Aunque era una estrella, Camille no aparecía en el cartel principal de la temporada. Aquel lugar privilegiado le correspondía a Jacques Noir, «el humorista más adorado de todo París». «Adorado» era el término adecuado: siempre que aparecía en el escenario, mi camerino temblaba por la fuerza del terremoto provocado por el aplauso del público. Una vez mi fotografía de Fernandel —que me había autografiado después de que le viera actuar en el Folies Bergère— se cayó de su alcayata por las violentas vibraciones y se hizo pedazos contra el suelo. El vidrio se rajó por encima de la sonrisa bobalicona del humorista. «Pobrecillo Fernandel», pensé. Aunque era uno de los cantantes cómicos de más talento de París, dudaba que su rostro caballuno, con aquellos oscuros círculos bajo los ojos, jamás pudiera describirse como «adorado».

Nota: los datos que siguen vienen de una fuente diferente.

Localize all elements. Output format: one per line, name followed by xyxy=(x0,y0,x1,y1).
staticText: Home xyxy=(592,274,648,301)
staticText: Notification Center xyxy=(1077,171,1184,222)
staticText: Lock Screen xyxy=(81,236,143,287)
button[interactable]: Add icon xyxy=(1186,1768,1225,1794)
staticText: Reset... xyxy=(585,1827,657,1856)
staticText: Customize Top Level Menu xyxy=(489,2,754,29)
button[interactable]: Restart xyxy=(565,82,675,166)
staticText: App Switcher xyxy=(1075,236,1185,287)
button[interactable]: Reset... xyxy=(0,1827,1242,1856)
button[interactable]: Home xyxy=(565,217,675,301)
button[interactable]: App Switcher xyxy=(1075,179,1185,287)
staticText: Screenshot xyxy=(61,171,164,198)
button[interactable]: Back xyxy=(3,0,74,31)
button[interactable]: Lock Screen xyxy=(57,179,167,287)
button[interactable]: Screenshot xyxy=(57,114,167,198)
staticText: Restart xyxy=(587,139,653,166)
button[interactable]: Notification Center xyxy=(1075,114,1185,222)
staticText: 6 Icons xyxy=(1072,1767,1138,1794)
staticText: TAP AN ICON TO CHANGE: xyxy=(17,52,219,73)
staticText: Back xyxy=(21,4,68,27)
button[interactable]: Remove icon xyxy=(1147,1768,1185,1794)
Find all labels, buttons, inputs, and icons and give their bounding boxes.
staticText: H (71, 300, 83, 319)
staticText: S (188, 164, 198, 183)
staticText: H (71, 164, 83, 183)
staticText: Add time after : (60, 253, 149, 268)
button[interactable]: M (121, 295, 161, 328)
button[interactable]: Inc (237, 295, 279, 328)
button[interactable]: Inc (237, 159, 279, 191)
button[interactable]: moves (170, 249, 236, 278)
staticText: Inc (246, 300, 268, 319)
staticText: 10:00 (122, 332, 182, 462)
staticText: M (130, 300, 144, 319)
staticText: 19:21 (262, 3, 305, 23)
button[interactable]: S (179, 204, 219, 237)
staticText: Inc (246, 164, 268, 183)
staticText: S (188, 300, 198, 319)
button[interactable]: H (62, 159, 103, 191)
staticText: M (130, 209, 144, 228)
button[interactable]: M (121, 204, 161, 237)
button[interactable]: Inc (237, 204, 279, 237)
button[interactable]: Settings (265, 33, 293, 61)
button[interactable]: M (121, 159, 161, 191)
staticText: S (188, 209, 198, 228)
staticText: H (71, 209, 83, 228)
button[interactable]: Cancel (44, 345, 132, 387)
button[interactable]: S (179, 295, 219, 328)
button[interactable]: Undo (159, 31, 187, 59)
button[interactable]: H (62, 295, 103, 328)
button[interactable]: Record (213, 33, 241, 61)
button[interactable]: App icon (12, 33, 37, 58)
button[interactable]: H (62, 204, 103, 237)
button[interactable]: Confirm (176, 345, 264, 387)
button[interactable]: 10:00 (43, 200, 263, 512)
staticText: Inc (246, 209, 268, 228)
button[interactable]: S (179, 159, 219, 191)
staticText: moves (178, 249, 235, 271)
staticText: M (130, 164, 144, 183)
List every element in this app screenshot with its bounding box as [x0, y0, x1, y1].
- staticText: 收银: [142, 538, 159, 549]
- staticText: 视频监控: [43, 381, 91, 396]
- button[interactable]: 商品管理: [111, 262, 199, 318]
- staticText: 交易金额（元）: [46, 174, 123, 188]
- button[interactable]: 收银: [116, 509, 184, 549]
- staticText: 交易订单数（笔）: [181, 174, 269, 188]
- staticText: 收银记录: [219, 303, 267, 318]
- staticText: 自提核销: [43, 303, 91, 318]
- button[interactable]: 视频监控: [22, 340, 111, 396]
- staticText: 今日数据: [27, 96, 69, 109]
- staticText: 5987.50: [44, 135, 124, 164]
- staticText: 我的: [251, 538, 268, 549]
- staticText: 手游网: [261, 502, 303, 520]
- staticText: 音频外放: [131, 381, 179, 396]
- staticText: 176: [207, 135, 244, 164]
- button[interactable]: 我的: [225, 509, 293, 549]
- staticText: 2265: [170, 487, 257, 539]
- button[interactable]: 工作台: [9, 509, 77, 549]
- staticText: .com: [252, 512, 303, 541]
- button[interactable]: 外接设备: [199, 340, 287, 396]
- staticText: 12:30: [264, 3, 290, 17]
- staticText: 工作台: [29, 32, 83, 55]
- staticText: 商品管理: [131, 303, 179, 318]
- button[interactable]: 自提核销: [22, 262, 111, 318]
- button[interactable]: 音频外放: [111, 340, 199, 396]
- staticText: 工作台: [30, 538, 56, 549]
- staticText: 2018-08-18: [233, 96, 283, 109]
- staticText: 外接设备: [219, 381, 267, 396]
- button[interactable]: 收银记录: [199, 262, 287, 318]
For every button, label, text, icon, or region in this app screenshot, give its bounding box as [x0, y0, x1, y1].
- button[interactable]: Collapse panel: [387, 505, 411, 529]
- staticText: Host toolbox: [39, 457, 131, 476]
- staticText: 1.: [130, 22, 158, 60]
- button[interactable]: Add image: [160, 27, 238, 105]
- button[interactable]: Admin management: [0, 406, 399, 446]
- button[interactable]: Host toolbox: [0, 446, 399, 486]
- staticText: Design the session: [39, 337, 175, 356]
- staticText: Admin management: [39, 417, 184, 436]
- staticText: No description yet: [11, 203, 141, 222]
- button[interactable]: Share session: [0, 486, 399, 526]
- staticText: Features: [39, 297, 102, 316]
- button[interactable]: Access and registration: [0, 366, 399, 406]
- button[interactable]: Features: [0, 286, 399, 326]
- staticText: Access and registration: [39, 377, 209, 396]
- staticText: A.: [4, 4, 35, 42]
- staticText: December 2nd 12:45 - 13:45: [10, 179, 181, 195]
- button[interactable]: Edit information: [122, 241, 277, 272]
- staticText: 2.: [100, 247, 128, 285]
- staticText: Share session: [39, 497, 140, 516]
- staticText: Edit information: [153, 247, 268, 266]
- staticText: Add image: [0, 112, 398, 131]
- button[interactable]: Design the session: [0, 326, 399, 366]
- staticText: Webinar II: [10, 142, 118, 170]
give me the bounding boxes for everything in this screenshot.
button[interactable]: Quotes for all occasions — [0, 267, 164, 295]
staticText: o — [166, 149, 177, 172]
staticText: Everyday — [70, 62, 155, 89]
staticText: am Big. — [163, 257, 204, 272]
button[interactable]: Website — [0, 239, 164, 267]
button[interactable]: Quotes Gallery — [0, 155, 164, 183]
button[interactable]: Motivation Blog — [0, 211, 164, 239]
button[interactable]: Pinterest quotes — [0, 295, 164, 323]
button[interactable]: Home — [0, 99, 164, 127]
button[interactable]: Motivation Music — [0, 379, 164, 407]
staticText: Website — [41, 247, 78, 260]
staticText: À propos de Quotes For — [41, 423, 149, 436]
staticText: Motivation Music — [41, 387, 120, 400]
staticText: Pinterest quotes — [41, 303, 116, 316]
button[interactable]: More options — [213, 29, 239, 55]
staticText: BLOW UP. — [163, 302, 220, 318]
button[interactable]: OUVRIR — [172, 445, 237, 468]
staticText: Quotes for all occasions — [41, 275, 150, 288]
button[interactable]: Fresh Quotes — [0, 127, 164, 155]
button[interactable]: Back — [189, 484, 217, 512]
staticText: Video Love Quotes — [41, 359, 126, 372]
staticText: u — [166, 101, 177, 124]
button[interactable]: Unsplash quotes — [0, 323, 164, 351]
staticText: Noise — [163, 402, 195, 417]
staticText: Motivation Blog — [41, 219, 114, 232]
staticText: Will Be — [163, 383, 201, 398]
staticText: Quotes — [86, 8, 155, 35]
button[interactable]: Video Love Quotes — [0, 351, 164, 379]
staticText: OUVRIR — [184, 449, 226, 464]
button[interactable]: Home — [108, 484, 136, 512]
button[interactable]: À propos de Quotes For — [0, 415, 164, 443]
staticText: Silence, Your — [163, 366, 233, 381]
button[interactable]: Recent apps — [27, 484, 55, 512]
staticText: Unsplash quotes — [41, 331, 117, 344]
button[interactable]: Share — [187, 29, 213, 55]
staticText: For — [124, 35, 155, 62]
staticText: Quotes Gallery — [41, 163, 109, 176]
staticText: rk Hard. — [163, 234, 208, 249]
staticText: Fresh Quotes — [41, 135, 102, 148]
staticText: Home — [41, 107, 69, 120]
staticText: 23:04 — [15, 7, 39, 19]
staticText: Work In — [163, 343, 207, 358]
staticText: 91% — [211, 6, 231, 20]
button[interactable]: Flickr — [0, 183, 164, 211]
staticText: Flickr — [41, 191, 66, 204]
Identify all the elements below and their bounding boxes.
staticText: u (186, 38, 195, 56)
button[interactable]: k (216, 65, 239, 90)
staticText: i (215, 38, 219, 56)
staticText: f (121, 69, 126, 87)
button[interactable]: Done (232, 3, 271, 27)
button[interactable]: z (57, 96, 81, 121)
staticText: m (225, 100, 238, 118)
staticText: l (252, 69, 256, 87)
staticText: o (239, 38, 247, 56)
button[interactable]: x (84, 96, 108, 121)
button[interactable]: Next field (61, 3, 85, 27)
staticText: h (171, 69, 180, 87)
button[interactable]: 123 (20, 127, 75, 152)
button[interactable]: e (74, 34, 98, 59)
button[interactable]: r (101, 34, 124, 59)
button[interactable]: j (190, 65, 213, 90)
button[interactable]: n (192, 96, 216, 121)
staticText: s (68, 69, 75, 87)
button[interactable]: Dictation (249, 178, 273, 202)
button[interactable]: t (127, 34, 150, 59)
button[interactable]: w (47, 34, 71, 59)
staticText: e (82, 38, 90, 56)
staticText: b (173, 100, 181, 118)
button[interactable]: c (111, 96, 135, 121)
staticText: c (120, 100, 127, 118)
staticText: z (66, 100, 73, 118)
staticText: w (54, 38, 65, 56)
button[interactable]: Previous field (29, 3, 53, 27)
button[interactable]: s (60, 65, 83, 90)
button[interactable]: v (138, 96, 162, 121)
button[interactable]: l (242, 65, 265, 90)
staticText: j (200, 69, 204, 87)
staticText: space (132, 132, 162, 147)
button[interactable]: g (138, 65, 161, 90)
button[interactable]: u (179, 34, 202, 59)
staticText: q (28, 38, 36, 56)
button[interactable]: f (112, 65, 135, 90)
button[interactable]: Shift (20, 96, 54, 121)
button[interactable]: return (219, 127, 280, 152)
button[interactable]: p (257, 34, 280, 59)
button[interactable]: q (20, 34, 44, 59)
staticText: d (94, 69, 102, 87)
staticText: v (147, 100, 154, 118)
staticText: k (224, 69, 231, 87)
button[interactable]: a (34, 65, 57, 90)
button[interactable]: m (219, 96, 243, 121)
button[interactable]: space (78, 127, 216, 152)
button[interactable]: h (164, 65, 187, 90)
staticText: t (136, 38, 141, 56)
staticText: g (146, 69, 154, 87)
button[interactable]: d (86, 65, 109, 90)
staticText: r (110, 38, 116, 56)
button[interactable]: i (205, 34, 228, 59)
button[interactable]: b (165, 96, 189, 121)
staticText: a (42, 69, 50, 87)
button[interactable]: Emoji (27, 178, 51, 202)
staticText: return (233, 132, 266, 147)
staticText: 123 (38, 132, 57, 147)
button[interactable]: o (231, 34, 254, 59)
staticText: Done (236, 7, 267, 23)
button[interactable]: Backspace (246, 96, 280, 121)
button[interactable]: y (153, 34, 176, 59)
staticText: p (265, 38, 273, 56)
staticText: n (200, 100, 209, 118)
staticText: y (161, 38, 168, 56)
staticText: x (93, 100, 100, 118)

Cuando Rivarola y yo nos adaptamos a nuestro número, le pregunté al director de escena si podía presenciar la primera aparición de Jacques Noir entre bambalinas. A causa de mi horario, nunca lo había visto actuar. Noir aparecía en el número final después de mí, cuando los tramoyistas se afanaban en maniobrar para sacarnos al picador, a Roí y a mí de escena, antes de que el caballo tapizara de excrementos el suelo donde los demás artistas pudieran pisarlos. A pesar de que no lo alimentaban durante las seis horas anteriores al espectáculo, los movimientos intestinales eran una reacción típica de Roí a su euforia después de salir a escena.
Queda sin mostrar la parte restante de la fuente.